Activity →
Every record must be restated exactly. Drop the images.

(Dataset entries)
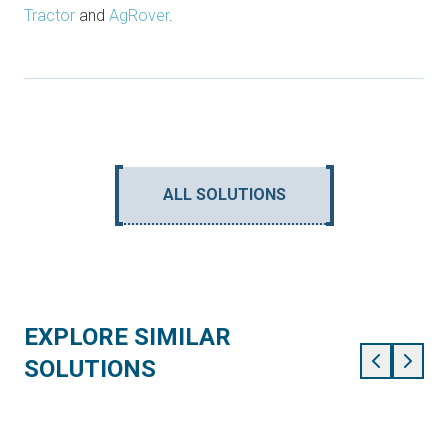
Tractor
and
AgRover
.
ALL SOLUTIONS
EXPLORE SIMILAR
SOLUTIONS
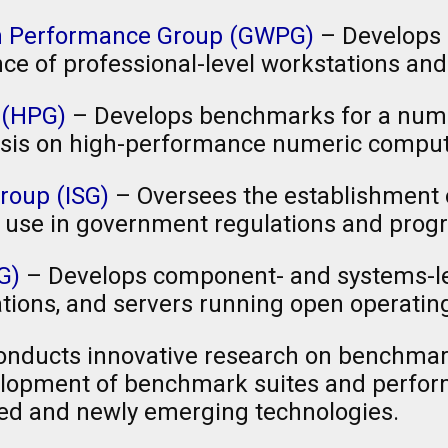
on Performance Group (GWPG)
– Develops
e of professional-level workstations an
 (HPG)
– Develops benchmarks for a num
sis on high-performance numeric comput
roup (ISG)
– Oversees the establishment 
 use in government regulations and prog
G)
– Develops component- and systems-l
tions, and servers running open operati
nducts innovative research on benchma
evelopment of benchmark suites and perfo
ed and newly emerging technologies.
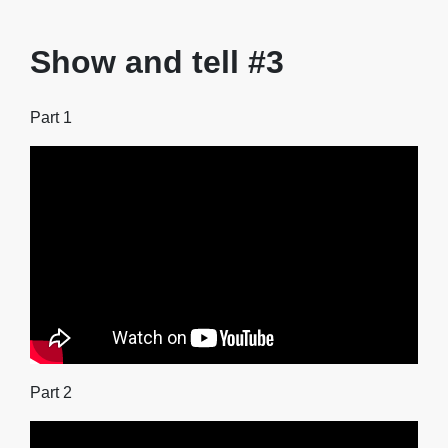
Show and tell #3
Part 1
Part 2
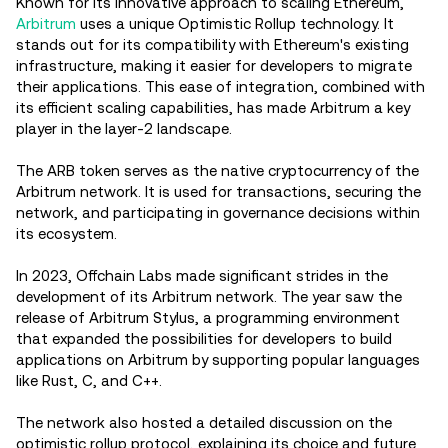
Known for its innovative approach to scaling Ethereum,
Arbitrum
uses a unique Optimistic Rollup technology. It
stands out for its compatibility with Ethereum's existing
infrastructure, making it easier for developers to migrate
their applications. This ease of integration, combined with
its efficient scaling capabilities, has made Arbitrum a key
player in the layer-2 landscape.
The ARB token serves as the native cryptocurrency of the
Arbitrum network. It is used for transactions, securing the
network, and participating in governance decisions within
its ecosystem.
In 2023, Offchain Labs made significant strides in the
development of its Arbitrum network. The year saw the
release of Arbitrum Stylus, a programming environment
that expanded the possibilities for developers to build
applications on Arbitrum by supporting popular languages
like Rust, C, and C++.
The network also hosted a detailed discussion on the
optimistic rollup protocol, explaining its choice and future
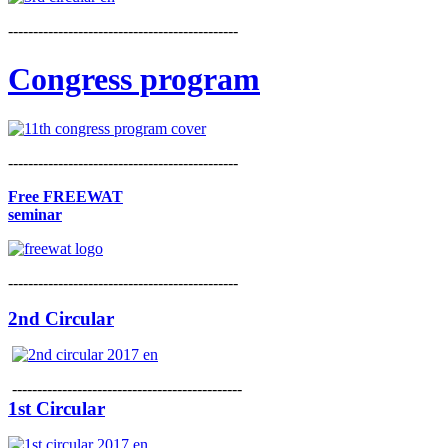
----------------------------------------------
Congress program
----------------------------------------------
Free FREEWAT
seminar
----------------------------------------------
2nd Circular
----------------------------------------------
1st Circular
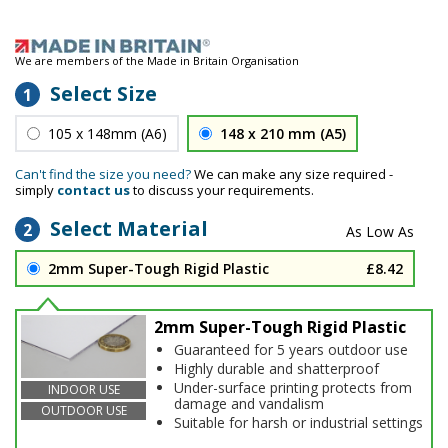
We are members of the Made in Britain Organisation
Select Size
1
105 x 148mm (A6)
148 x 210 mm (A5)
Can't find the size you need?
We can make any size required -
simply
contact us
to discuss your requirements.
Select Material
2
2mm Super-Tough Rigid Plastic
£8.42
2mm Super-Tough Rigid Plastic
Guaranteed for 5 years outdoor use
Highly durable and shatterproof
Under-surface printing protects from
INDOOR USE
damage and vandalism
OUTDOOR USE
Suitable for harsh or industrial settings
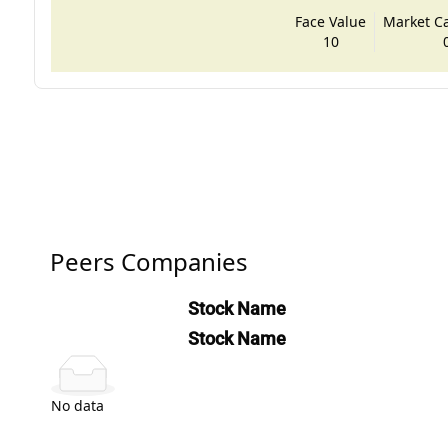
Face Value
Market Cap
10
Peers Companies
Stock Name
Stock Name
No data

Solution below →
Tractor
and
AgRover
.
ALL SOLUTIONS
EXPLORE SIMILAR
SOLUTIONS
on Performance Group (GWPG)
– Develops
e of professional-level workstations an
 (HPG)
– Develops benchmarks for a num
sis on high-performance numeric comput
roup (ISG)
– Oversees the establishment 
 use in government regulations and prog
G)
– Develops component- and systems-l
tions, and servers running open operati
nducts innovative research on benchma
evelopment of benchmark suites and perfo
ed and newly emerging technologies.
Show and tell #3
Part 1
Part 2
Known for its innovative approach to scaling Ethereum,
Arbitrum
uses a unique Optimistic Rollup technology. It
stands out for its compatibility with Ethereum's existing
infrastructure, making it easier for developers to migrate
their applications. This ease of integration, combined with
its efficient scaling capabilities, has made Arbitrum a key
player in the layer-2 landscape.
The ARB token serves as the native cryptocurrency of the
Arbitrum network. It is used for transactions, securing the
network, and participating in governance decisions within
its ecosystem.
In 2023, Offchain Labs made significant strides in the
development of its Arbitrum network. The year saw the
release of Arbitrum Stylus, a programming environment
that expanded the possibilities for developers to build
applications on Arbitrum by supporting popular languages
like Rust, C, and C++.
The network also hosted a detailed discussion on the
optimistic rollup protocol, explaining its choice and future
----------------------------------------------
Congress program
----------------------------------------------
Free FREEWAT
seminar
----------------------------------------------
2nd Circular
----------------------------------------------
1st Circular
We are members of the Made in Britain Organisation
Select Size
1
105 x 148mm (A6)
148 x 210 mm (A5)
Can't find the size you need?
We can make any size required -
simply
contact us
to discuss your requirements.
Select Material
2
2mm Super-Tough Rigid Plastic
£8.42
2mm Super-Tough Rigid Plastic
Guaranteed for 5 years outdoor use
Highly durable and shatterproof
Under-surface printing protects from
INDOOR USE
damage and vandalism
OUTDOOR USE
Suitable for harsh or industrial settings
Face Value
Market Cap
10
Peers Companies
Stock Name
Stock Name
No data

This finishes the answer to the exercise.